Information shown Start Marker

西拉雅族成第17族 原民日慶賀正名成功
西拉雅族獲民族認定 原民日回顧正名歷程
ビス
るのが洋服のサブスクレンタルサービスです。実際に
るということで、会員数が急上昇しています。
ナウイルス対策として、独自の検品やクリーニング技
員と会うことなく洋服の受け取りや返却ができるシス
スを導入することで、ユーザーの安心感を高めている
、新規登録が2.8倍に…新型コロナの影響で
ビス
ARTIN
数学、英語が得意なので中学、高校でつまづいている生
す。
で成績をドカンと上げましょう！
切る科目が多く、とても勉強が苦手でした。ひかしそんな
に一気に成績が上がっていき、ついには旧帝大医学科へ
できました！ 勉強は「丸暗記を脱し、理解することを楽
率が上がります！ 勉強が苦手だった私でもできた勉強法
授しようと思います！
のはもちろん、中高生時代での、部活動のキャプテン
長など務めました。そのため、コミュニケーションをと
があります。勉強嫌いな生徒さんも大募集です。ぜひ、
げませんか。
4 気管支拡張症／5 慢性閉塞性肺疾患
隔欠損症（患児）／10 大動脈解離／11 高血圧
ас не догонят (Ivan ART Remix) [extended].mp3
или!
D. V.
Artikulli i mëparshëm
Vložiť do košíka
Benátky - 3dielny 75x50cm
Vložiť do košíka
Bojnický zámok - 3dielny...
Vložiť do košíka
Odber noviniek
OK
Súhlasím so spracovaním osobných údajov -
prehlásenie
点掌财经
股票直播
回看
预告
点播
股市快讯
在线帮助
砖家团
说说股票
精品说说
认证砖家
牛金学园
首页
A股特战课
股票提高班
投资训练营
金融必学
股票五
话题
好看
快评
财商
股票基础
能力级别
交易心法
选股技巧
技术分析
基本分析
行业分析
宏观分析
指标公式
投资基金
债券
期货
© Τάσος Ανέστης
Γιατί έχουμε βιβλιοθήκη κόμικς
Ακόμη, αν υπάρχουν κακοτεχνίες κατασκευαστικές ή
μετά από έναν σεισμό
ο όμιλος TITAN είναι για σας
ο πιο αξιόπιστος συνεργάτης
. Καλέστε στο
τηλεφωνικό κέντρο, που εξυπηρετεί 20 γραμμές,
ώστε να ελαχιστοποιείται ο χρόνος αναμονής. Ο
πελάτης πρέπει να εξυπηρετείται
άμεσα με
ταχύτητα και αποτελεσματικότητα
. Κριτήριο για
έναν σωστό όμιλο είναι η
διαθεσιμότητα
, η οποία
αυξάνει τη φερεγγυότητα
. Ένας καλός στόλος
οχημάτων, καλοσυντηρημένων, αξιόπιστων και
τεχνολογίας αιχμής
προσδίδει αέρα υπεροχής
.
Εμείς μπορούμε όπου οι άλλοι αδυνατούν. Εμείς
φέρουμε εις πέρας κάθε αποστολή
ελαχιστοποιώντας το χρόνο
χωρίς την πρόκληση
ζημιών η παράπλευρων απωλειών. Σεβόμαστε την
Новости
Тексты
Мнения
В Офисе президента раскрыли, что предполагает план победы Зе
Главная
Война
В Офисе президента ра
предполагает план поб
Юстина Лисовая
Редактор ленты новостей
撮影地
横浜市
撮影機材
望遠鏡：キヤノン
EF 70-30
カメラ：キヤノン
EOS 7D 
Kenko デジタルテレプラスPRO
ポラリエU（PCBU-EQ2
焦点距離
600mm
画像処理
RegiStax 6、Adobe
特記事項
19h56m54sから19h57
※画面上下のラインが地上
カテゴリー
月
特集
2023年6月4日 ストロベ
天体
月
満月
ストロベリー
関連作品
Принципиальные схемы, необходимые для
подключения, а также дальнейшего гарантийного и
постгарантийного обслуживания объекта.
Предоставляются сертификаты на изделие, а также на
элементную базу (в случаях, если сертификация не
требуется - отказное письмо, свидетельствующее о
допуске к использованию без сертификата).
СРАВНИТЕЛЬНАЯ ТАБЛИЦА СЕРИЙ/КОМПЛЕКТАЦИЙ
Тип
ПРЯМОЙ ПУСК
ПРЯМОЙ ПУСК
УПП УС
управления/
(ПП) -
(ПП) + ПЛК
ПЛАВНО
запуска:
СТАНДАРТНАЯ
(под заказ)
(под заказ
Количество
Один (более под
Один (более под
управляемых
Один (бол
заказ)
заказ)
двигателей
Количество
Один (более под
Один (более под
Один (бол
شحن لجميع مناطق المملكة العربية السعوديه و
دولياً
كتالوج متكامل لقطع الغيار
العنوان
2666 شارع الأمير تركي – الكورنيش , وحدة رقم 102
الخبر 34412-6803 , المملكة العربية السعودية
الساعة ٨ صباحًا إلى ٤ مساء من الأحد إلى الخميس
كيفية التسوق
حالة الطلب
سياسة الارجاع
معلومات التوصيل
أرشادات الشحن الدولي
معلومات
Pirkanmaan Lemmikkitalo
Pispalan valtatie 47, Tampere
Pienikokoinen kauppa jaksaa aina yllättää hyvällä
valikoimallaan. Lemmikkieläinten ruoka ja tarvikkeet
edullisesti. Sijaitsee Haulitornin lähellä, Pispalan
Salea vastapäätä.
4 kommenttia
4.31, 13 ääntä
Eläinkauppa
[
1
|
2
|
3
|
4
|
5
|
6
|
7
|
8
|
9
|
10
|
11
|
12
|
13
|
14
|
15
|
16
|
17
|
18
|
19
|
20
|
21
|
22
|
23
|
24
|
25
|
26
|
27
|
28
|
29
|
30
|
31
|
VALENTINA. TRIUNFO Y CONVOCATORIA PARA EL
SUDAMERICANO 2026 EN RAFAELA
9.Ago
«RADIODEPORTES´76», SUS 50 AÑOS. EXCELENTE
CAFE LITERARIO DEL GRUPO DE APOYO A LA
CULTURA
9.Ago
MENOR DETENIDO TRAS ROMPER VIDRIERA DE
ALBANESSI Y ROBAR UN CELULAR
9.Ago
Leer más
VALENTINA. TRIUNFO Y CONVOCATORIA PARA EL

Information shown End Marker

What is expected
Write the whole listing out again exactly.

Solution to this task
西拉雅族成第17族 原民日慶賀正名成功
西拉雅族獲民族認定 原民日回顧正名歷程
ビス
るのが洋服のサブスクレンタルサービスです。実際に
るということで、会員数が急上昇しています。
ナウイルス対策として、独自の検品やクリーニング技
員と会うことなく洋服の受け取りや返却ができるシス
スを導入することで、ユーザーの安心感を高めている
、新規登録が2.8倍に…新型コロナの影響で
ビス
ARTIN
数学、英語が得意なので中学、高校でつまづいている生
す。
で成績をドカンと上げましょう！
切る科目が多く、とても勉強が苦手でした。ひかしそんな
に一気に成績が上がっていき、ついには旧帝大医学科へ
できました！ 勉強は「丸暗記を脱し、理解することを楽
率が上がります！ 勉強が苦手だった私でもできた勉強法
授しようと思います！
のはもちろん、中高生時代での、部活動のキャプテン
長など務めました。そのため、コミュニケーションをと
があります。勉強嫌いな生徒さんも大募集です。ぜひ、
げませんか。
4 気管支拡張症／5 慢性閉塞性肺疾患
隔欠損症（患児）／10 大動脈解離／11 高血圧
ас не догонят (Ivan ART Remix) [extended].mp3
или!
D. V.
Artikulli i mëparshëm
Vložiť do košíka
Benátky - 3dielny 75x50cm
Vložiť do košíka
Bojnický zámok - 3dielny...
Vložiť do košíka
Odber noviniek
OK
Súhlasím so spracovaním osobných údajov -
prehlásenie
点掌财经
股票直播
回看
预告
点播
股市快讯
在线帮助
砖家团
说说股票
精品说说
认证砖家
牛金学园
首页
A股特战课
股票提高班
投资训练营
金融必学
股票五
话题
好看
快评
财商
股票基础
能力级别
交易心法
选股技巧
技术分析
基本分析
行业分析
宏观分析
指标公式
投资基金
债券
期货
© Τάσος Ανέστης
Γιατί έχουμε βιβλιοθήκη κόμικς
Ακόμη, αν υπάρχουν κακοτεχνίες κατασκευαστικές ή
μετά από έναν σεισμό
ο όμιλος TITAN είναι για σας
ο πιο αξιόπιστος συνεργάτης
. Καλέστε στο
τηλεφωνικό κέντρο, που εξυπηρετεί 20 γραμμές,
ώστε να ελαχιστοποιείται ο χρόνος αναμονής. Ο
πελάτης πρέπει να εξυπηρετείται
άμεσα με
ταχύτητα και αποτελεσματικότητα
. Κριτήριο για
έναν σωστό όμιλο είναι η
διαθεσιμότητα
, η οποία
αυξάνει τη φερεγγυότητα
. Ένας καλός στόλος
οχημάτων, καλοσυντηρημένων, αξιόπιστων και
τεχνολογίας αιχμής
προσδίδει αέρα υπεροχής
.
Εμείς μπορούμε όπου οι άλλοι αδυνατούν. Εμείς
φέρουμε εις πέρας κάθε αποστολή
ελαχιστοποιώντας το χρόνο
χωρίς την πρόκληση
ζημιών η παράπλευρων απωλειών. Σεβόμαστε την
Новости
Тексты
Мнения
В Офисе президента раскрыли, что предполагает план победы Зе
Главная
Война
В Офисе президента ра
предполагает план поб
Юстина Лисовая
Редактор ленты новостей
撮影地
横浜市
撮影機材
望遠鏡：キヤノン
EF 70-30
カメラ：キヤノン
EOS 7D 
Kenko デジタルテレプラスPRO
ポラリエU（PCBU-EQ2
焦点距離
600mm
画像処理
RegiStax 6、Adobe
特記事項
19h56m54sから19h57
※画面上下のラインが地上
カテゴリー
月
特集
2023年6月4日 ストロベ
天体
月
満月
ストロベリー
関連作品
Принципиальные схемы, необходимые для
подключения, а также дальнейшего гарантийного и
постгарантийного обслуживания объекта.
Предоставляются сертификаты на изделие, а также на
элементную базу (в случаях, если сертификация не
требуется - отказное письмо, свидетельствующее о
допуске к использованию без сертификата).
СРАВНИТЕЛЬНАЯ ТАБЛИЦА СЕРИЙ/КОМПЛЕКТАЦИЙ
Тип
ПРЯМОЙ ПУСК
ПРЯМОЙ ПУСК
УПП УС
управления/
(ПП) -
(ПП) + ПЛК
ПЛАВНО
запуска:
СТАНДАРТНАЯ
(под заказ)
(под заказ
Количество
Один (более под
Один (более под
управляемых
Один (бол
заказ)
заказ)
двигателей
Количество
Один (более под
Один (более под
Один (бол
شحن لجميع مناطق المملكة العربية السعوديه و
دولياً
كتالوج متكامل لقطع الغيار
العنوان
2666 شارع الأمير تركي – الكورنيش , وحدة رقم 102
الخبر 34412-6803 , المملكة العربية السعودية
الساعة ٨ صباحًا إلى ٤ مساء من الأحد إلى الخميس
كيفية التسوق
حالة الطلب
سياسة الارجاع
معلومات التوصيل
أرشادات الشحن الدولي
معلومات
Pirkanmaan Lemmikkitalo
Pispalan valtatie 47, Tampere
Pienikokoinen kauppa jaksaa aina yllättää hyvällä
valikoimallaan. Lemmikkieläinten ruoka ja tarvikkeet
edullisesti. Sijaitsee Haulitornin lähellä, Pispalan
Salea vastapäätä.
4 kommenttia
4.31, 13 ääntä
Eläinkauppa
[
1
|
2
|
3
|
4
|
5
|
6
|
7
|
8
|
9
|
10
|
11
|
12
|
13
|
14
|
15
|
16
|
17
|
18
|
19
|
20
|
21
|
22
|
23
|
24
|
25
|
26
|
27
|
28
|
29
|
30
|
31
|
VALENTINA. TRIUNFO Y CONVOCATORIA PARA EL
SUDAMERICANO 2026 EN RAFAELA
9.Ago
«RADIODEPORTES´76», SUS 50 AÑOS. EXCELENTE
CAFE LITERARIO DEL GRUPO DE APOYO A LA
CULTURA
9.Ago
MENOR DETENIDO TRAS ROMPER VIDRIERA DE
ALBANESSI Y ROBAR UN CELULAR
9.Ago
Leer más
VALENTINA. TRIUNFO Y CONVOCATORIA PARA EL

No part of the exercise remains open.